Andy Warhol tipi yalnızlık

Meğer Andy Warhol yalnızlığı diye bir şey varmış.

Haberin Devamı


1989’da yayımlanan günlüklerinden ilhamla hazırlanmış belgeseli izledikten sonra öğrendim.
Başka türlü bir yalnızlık bu.
Aslında bir yanı çok tanıdık:
Hani tüm ünlülerin başına gelen o kalabalıklar içindeki muhteşem yalnızlık.
Warhol’unki bunun daha bilinçli bir versiyonu.
Bitmek bilmeyen partiler, davetler ve efsanevi Studio 54 gecelerine olan bağımlılığı -belgeselden anladığımız üzere- asla nefret ettiği bir durum olmamış.
Aksine aşırı ‘hazcı’ bu yaşam stilinden gayet keyif almış gibi.
Gibi diyorum, çünkü aslında belgeseldeki her şey biraz da flu.
Warhol’un pek bilinmeyen özel hayatını ve kariyeri boyunca göstermediği kişisel duygularını deşiyor belgesel.
Ama bize geçen duygular ne kadar Warhol’un duyguları, zaman zaman kuşkuya düşüyorsun.
“Makinelerin daha az sorunu olur. Bir makine olmak isterdim.
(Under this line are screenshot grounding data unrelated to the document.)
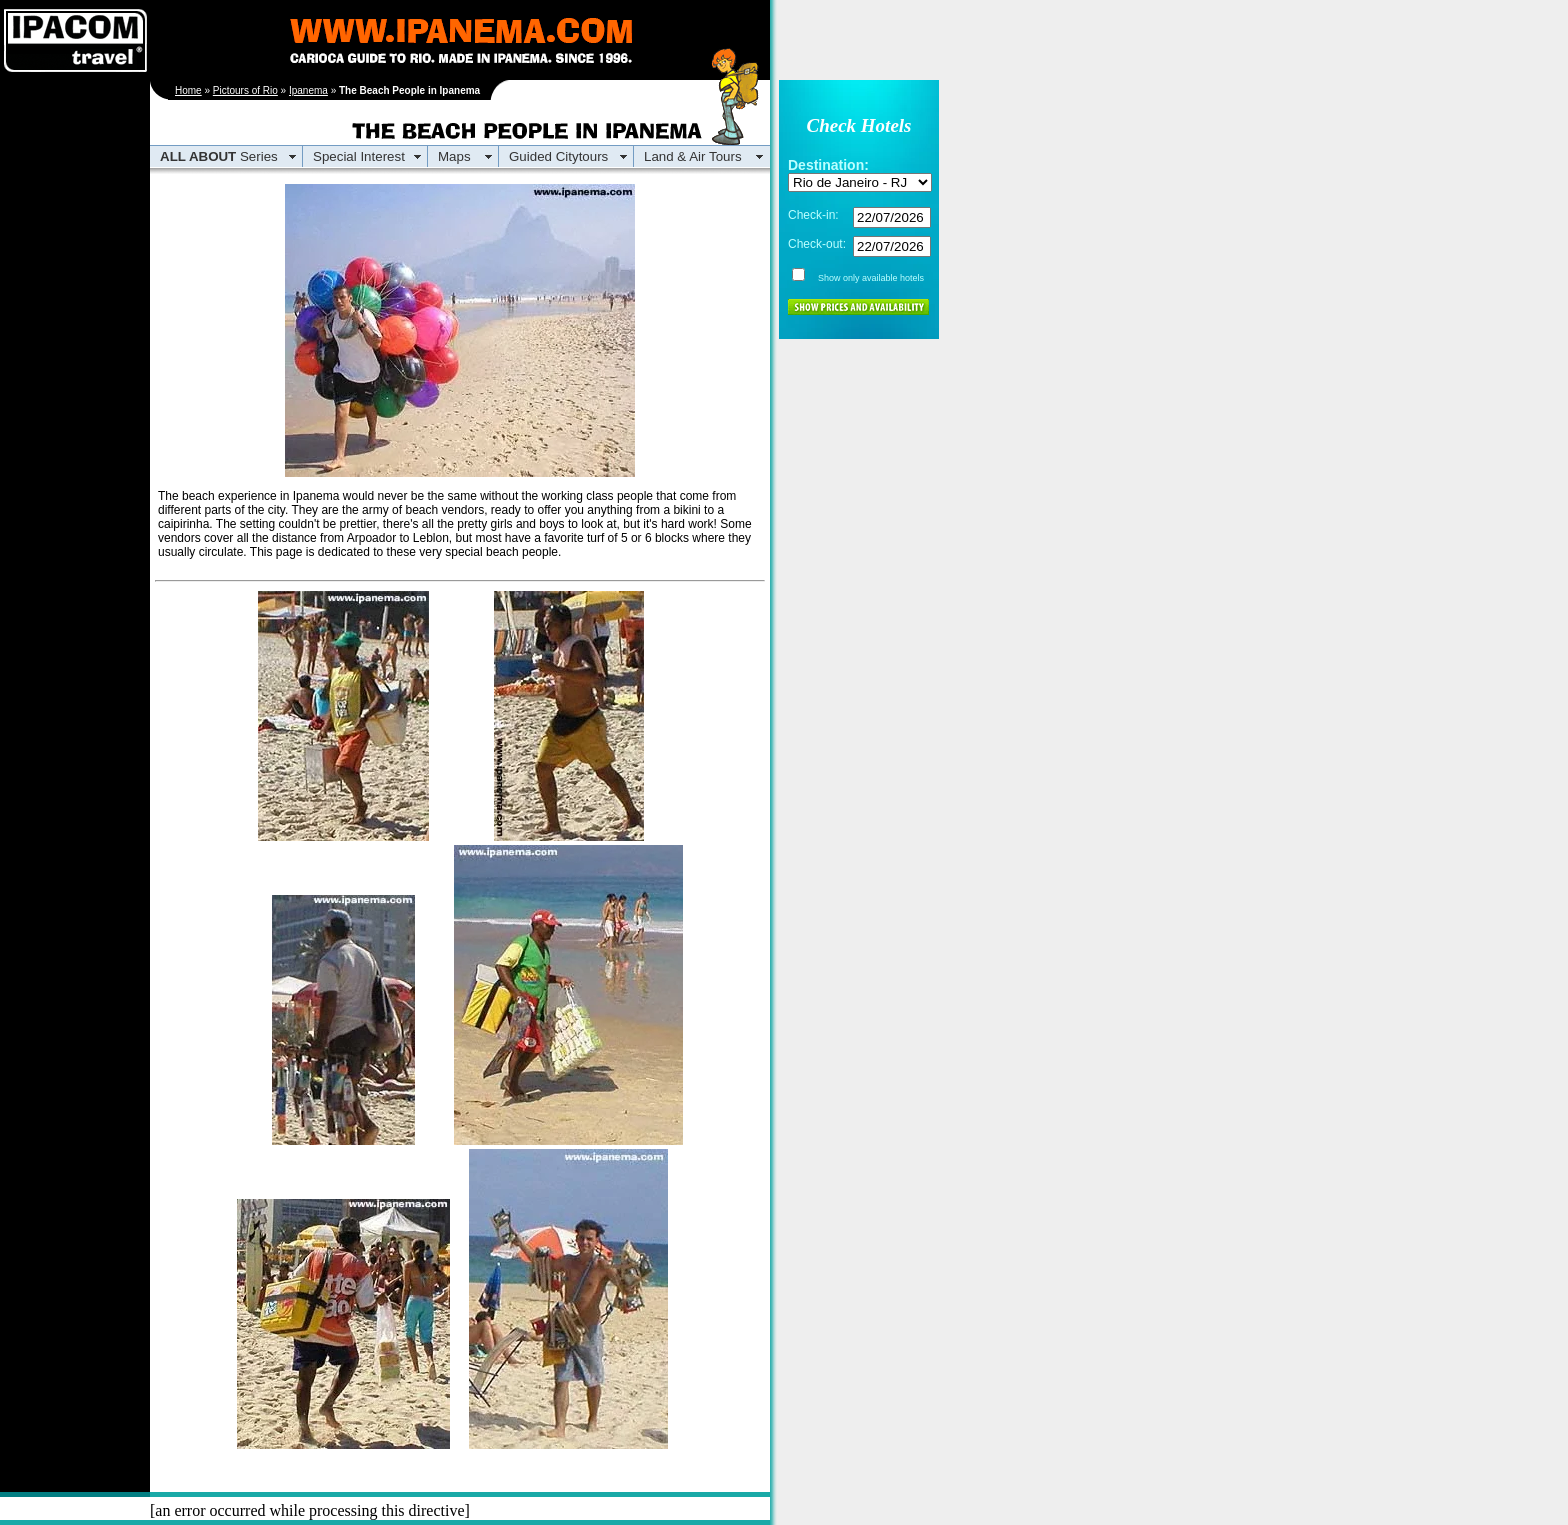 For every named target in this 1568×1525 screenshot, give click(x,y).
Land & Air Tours (693, 156)
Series (219, 156)
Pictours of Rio (245, 90)
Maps (454, 156)
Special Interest (359, 156)
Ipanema (308, 90)
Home (188, 90)
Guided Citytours (558, 156) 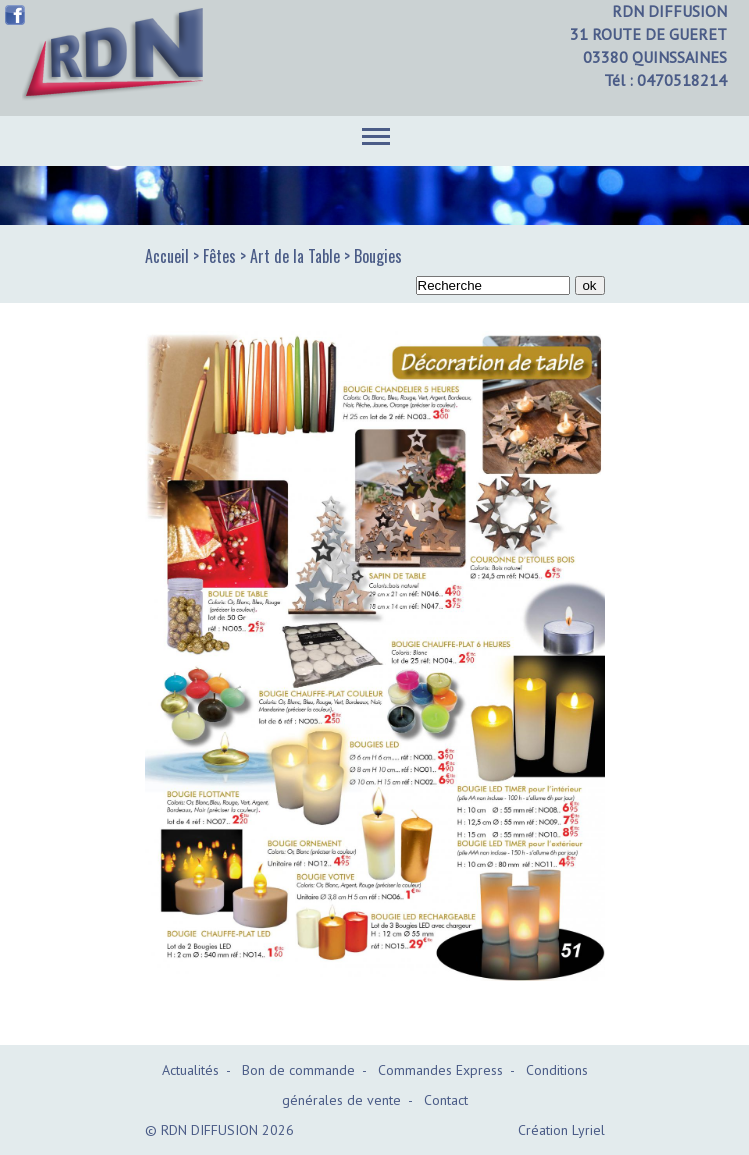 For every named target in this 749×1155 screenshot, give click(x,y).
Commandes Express (440, 1070)
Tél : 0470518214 (665, 80)
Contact (446, 1100)
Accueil (167, 256)
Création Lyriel (561, 1130)
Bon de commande (298, 1070)
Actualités (190, 1070) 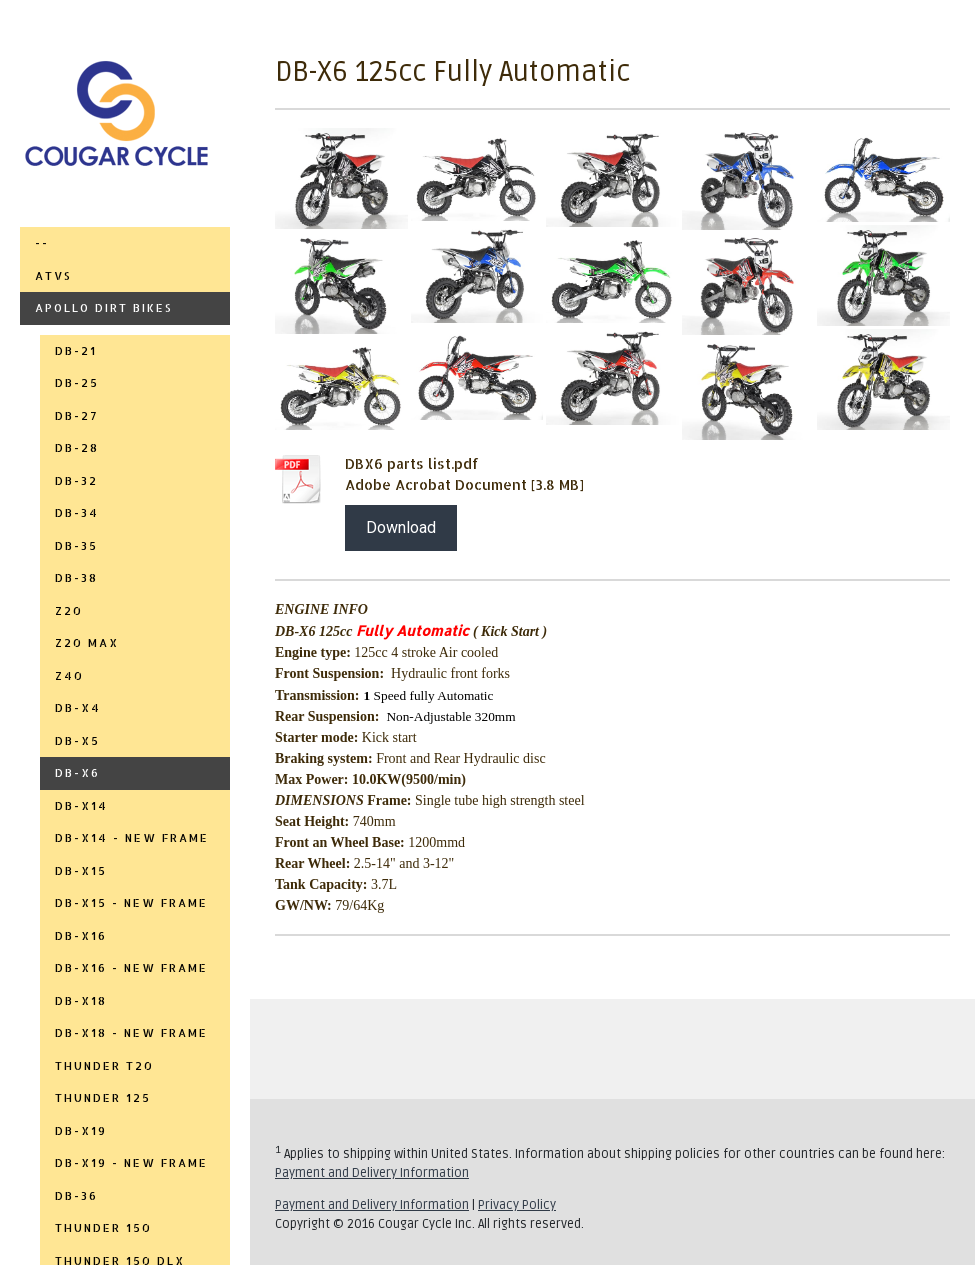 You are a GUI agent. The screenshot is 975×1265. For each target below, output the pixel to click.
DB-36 (76, 1196)
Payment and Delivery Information (372, 1173)
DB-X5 (77, 741)
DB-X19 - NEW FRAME (131, 1163)
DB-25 (77, 383)
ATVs (53, 276)
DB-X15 (81, 871)
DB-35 (76, 546)
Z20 (69, 611)
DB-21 (76, 351)
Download (401, 527)
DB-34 (77, 513)
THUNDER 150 (103, 1228)
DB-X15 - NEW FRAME (131, 903)
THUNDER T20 (104, 1066)
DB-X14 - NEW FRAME (132, 838)
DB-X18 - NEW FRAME (131, 1033)
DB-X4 (78, 708)
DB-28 (77, 448)
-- (42, 243)
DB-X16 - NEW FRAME (131, 968)
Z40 (69, 676)
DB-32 (76, 481)
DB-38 (76, 578)
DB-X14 (81, 806)
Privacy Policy (517, 1205)
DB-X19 (81, 1131)
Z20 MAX (87, 643)
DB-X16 (81, 936)
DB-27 (76, 416)
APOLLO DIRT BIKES (104, 308)
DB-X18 (81, 1001)
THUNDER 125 (103, 1098)
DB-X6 (77, 773) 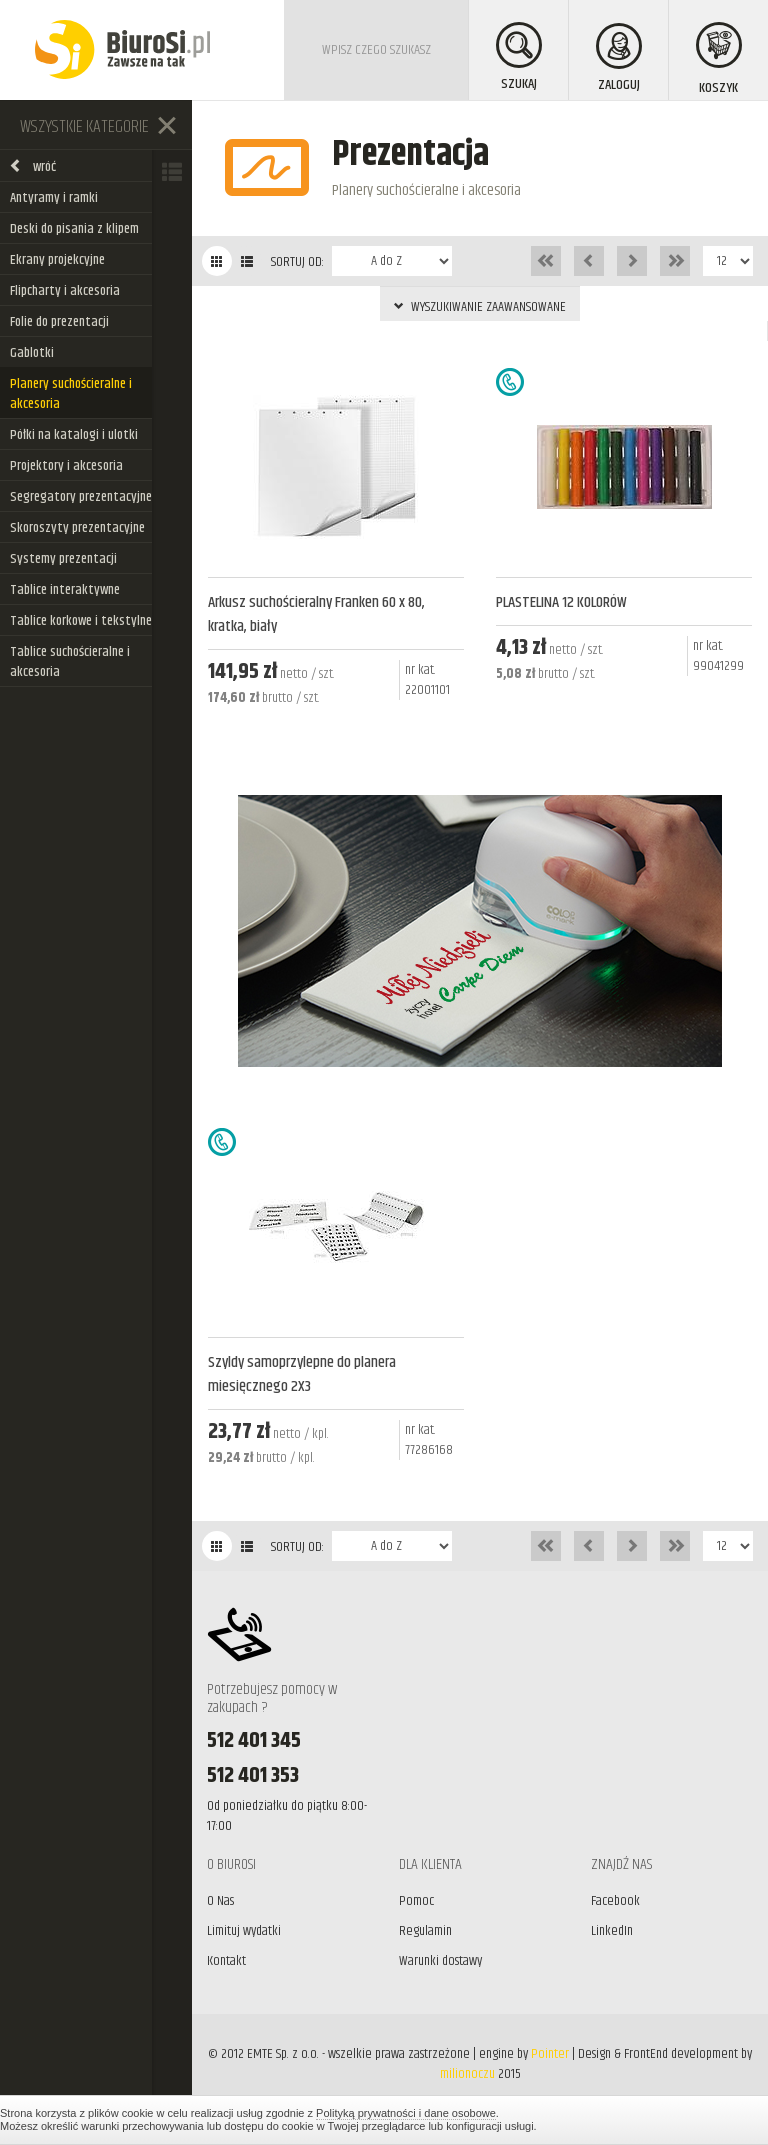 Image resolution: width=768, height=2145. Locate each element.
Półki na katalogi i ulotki (74, 435)
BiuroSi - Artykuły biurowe (122, 50)
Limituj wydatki (244, 1931)
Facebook (615, 1901)
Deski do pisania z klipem (74, 229)
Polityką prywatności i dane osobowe (406, 2113)
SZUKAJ (519, 58)
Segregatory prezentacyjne (81, 497)
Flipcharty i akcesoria (65, 291)
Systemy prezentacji (63, 559)
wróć (32, 167)
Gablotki (32, 353)
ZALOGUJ (619, 59)
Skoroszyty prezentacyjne (77, 528)
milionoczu (467, 2074)
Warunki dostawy (440, 1961)
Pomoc (416, 1901)
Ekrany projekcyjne (57, 260)
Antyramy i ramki (54, 198)
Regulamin (425, 1931)
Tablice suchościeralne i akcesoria (70, 662)
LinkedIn (612, 1931)
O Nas (220, 1901)
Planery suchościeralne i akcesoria (71, 394)
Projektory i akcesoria (66, 466)
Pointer (550, 2054)
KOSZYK (719, 60)
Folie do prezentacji (59, 322)
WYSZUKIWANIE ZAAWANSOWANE (480, 307)
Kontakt (226, 1961)
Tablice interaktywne (65, 590)
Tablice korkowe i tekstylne (81, 621)
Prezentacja (410, 154) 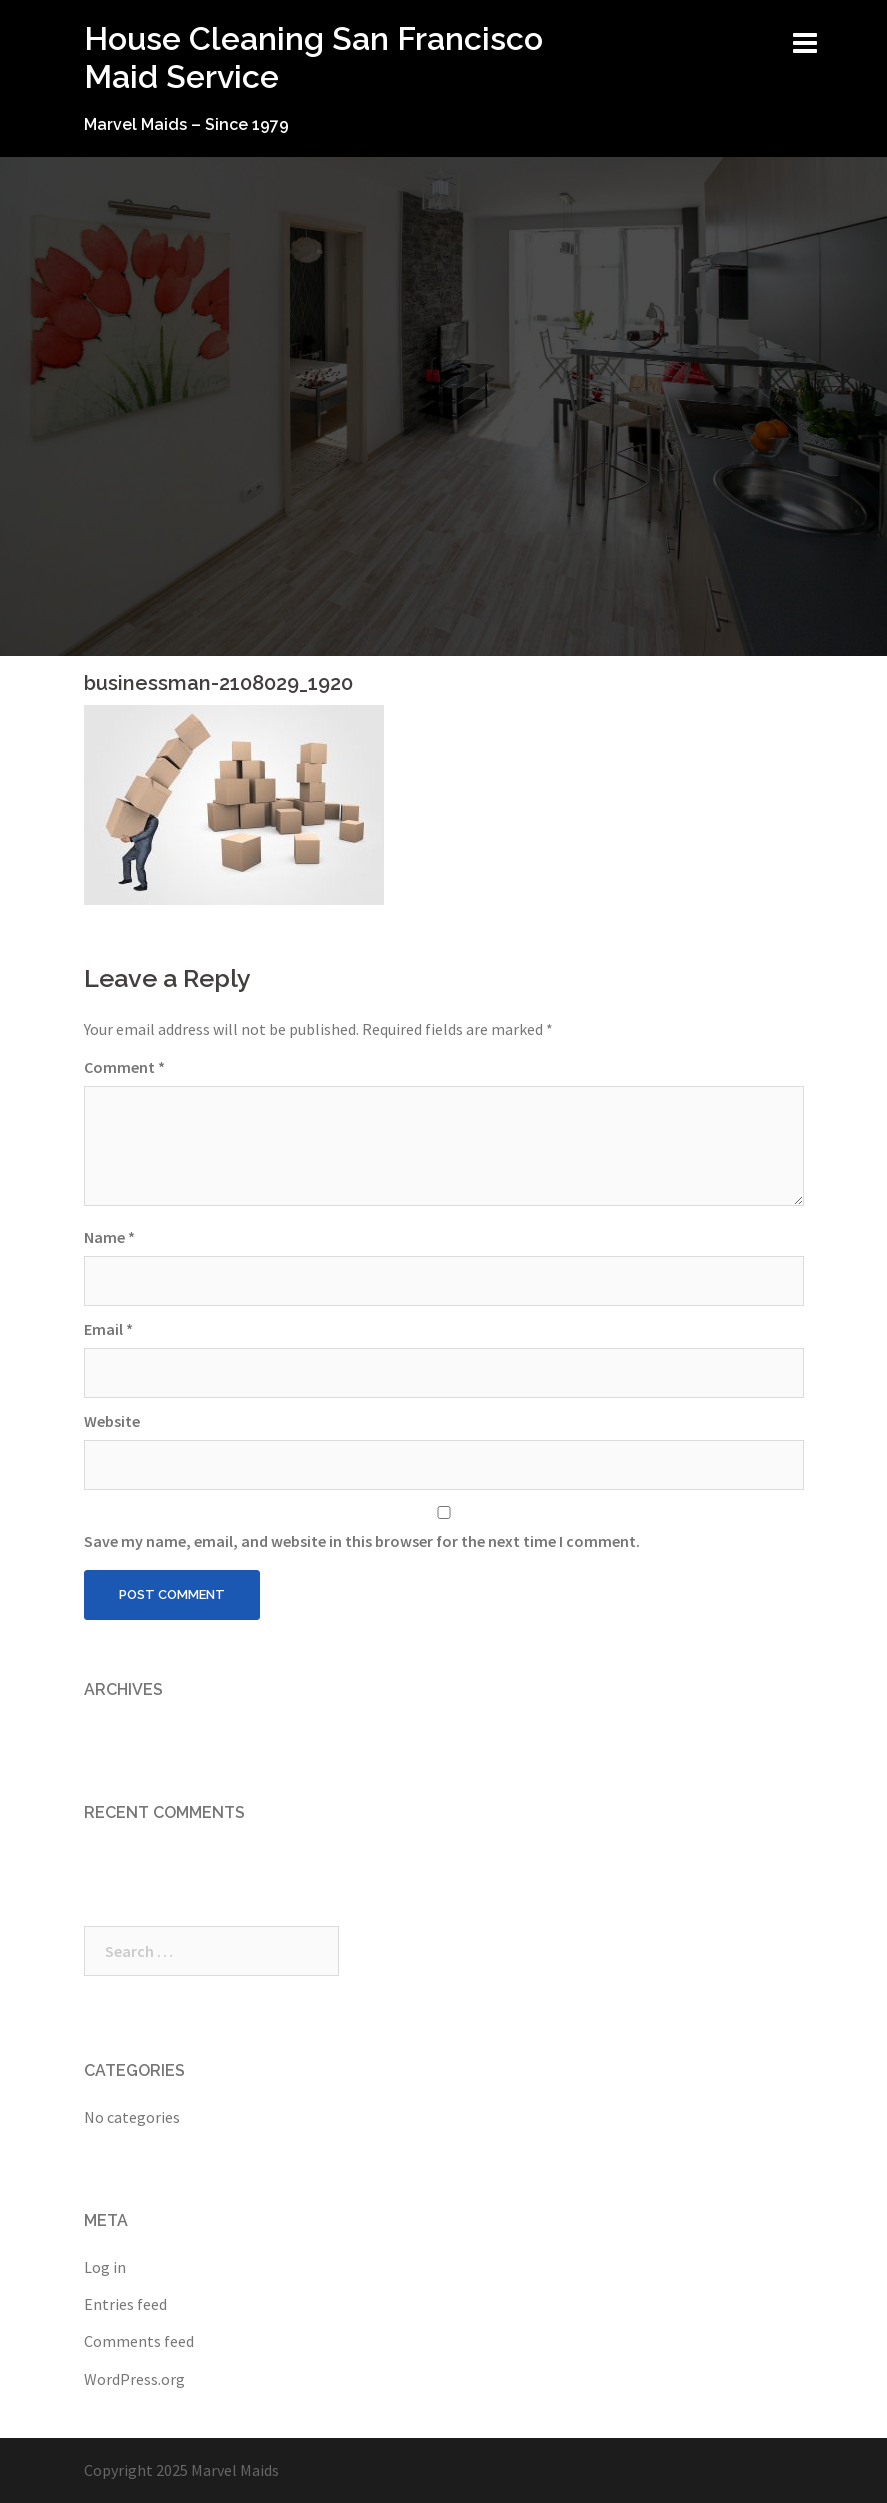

Siz istemez miydiniz?” diyen biri var sonuçta karşımızda.
Duygularını hep gizlemiş, çünkü kendi yarattığı miti sürdürmek adına buna fazlasıyla ihtiyaç duymuş.
Belgeselde söylenildiği gibi: “Kendini bir kişi olarak değil, bir olay olarak sundu.”

YAPAY WARHOL
Belgeselin en ilginç yanlarından biri kuşkusuz yapay zeka yardımıyla Warhol’un sesinin yeniden ‘yaratılmış’ olması.
Günlükteki cümlelerin yapay Warhol tarafından okunması bir noktadan sonra insanı haliyle etkiliyor. Çünkü sesin bir yapay zeka olduğunu bir noktadan sonra unutuyorsun.
Sanırım makinelere âşık ve her daim güncelin peşinde koşmuş Warhol’un -eğer izleyebilseydi- bu belgeselde en çok hoşuna giden şey bu olurdu.

ÖNCE KENDİ EVRENİNE ALMIŞ
Warhol tipi yalnızlığa yeniden dönelim...
Onun yalnızlık biçimi, aslında ne kadar hayat enerjisi olan insan varsa önce onları kendi evrenine almak, sonra yine kendi merkezinde hayata devam etmek olmuş.
O enerjilerden istediğini almış ve yoluna tek tabanca devam etmiş.
Jed, Basquiat ya da Jon.
Hepsi Warhol’un yanında fazlasıyla normal, fazlasıyla kırılgan kalıyor.
Warhol ise -biraz da zoraki olan ucubeliği sayesinde- üzerini sıkı sıkı örttüğü kabuğuna sarılmış, yarattığı imaja tutunmuş ve kendi duygularını neredeyse ezip geçmiş.
Zaten günlüğün bir yerinde itiraf ediyor: “Hayatı kaçırdığımı hissediyorum.”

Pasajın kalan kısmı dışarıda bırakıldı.